Saved data entries:
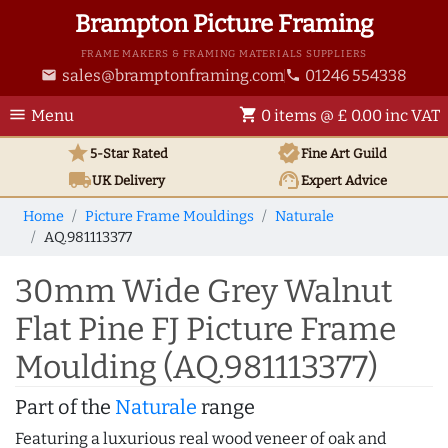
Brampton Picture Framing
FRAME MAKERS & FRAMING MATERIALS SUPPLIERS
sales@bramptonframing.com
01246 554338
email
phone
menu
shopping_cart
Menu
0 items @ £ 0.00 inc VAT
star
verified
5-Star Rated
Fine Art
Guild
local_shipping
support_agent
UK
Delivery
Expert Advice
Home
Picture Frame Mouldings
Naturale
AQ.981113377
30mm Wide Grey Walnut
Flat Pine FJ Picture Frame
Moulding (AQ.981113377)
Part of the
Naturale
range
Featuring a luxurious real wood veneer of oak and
--
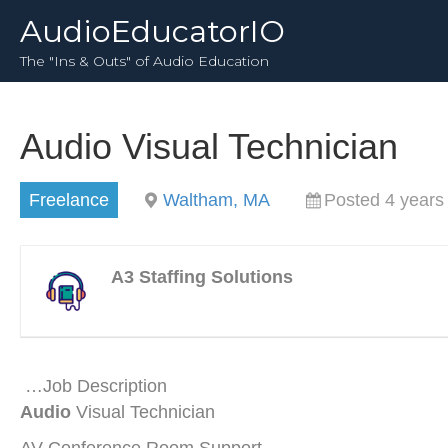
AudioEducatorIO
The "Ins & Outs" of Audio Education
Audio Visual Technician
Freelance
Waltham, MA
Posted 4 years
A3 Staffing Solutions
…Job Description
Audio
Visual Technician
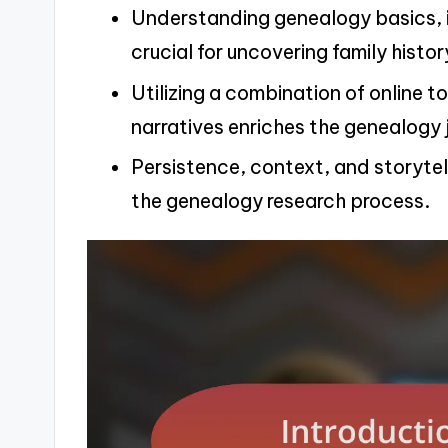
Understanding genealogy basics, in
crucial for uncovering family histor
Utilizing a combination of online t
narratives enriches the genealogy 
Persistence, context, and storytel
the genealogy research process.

◆ **What this task involves**
Across the entries above, find the lines with the string "Technician" and copy them.

◆ **Response area**
Audio Visual Technician
Visual Technician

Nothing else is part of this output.